Me paré un momento a pensar en el sueño que acababa de tener. Me pregunté por qué siempre se repetía aquella historia de la Gran Extinción, me pregunté por qué era siempre yo el que se salvaba del desastre, mi yo adolescente que vive todavía con sus padres. Pero una de las cosas que más me llamó la atención fue el reloj de encima de la chimenea, elemento añadido en el espacio añorado de aquella casa de la infancia, elemento sobre el que tanto había aprendido los últimos días. Casi formaba ya parte de mi ser, aquel reloj que caminaba hacia atrás en las líneas del tiempo, reconstruyendo lo pasado, montando las piezas que las estaciones desmontaron, como las piezas caídas de un tablero de ajedrez. Blanco y negro, era lo que quedaba, menos yo, que seguía intacto en aquella realidad alternativa.
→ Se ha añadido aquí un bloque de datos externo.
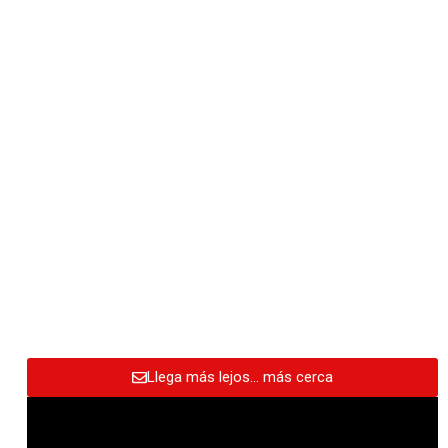
Llega más lejos… más cerca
Me di cuenta de lo mucho que echaba de menos a mi viejo padre, al que hacía casi un año que no veía, desde el día que mamá murió, y me propuse ir visitarle a la residencia un día de estos. De adolescente solía tener largas conversaciones con él, ya que ambos disfrutábamos mucho debatiendo sobre temas de actualidad, además de sobre cuestiones morales y éticas, aunque con estos últimos nunca llegábamos a ninguna parte, porque el viejo era muy cerrado de mente, no como yo, que era capaz de ponerme en cualquier piel y llegar a entender hasta la mayor de las atrocidades.


Cogí una de las grabadoras que depositaba en el cajón de la mesita de noche que tenía junto a la cama y le describí detalladamente el sueño al pequeño aparato. Solía hacerlo cuando me despertaba conociendo lo sucedido en aquella realidad, pues siempre imaginaba que algún día podría llegar a usar esas historias para algo. Y no me equivocaba.